Page images and extracted text

--------------------

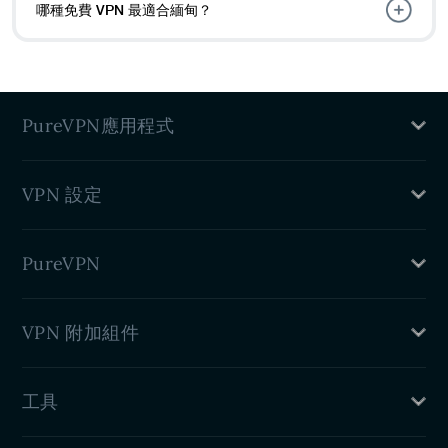
哪種免費 VPN 最適合緬甸？
PureVPN應用程式
Mac VPN
VPN 設定
Windows VPN
Linux VPN
路由器 VPN
iPhone VPN
PureVPN
DD-WRT 小型應用程式
Android VPN
Chrome VPN 擴充
什麽是 VPN
VPN 附加組件
VPN Firefox 擴充
好處
VPN Edge 擴充
博客
專用 IP
Android TV VPN
工具
連接埠轉送
Firestick TV VPN
住宅代理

--------------------

▸ **ASSIGNMENT**
Extract all the data above exactly, excluding every picture.

▸ **YOUR SOLUTION**
哪種免費 VPN 最適合緬甸？
PureVPN應用程式
Mac VPN
VPN 設定
Windows VPN
Linux VPN
路由器 VPN
iPhone VPN
PureVPN
DD-WRT 小型應用程式
Android VPN
Chrome VPN 擴充
什麽是 VPN
VPN 附加組件
VPN Firefox 擴充
好處
VPN Edge 擴充
博客
專用 IP
Android TV VPN
工具
連接埠轉送
Firestick TV VPN
住宅代理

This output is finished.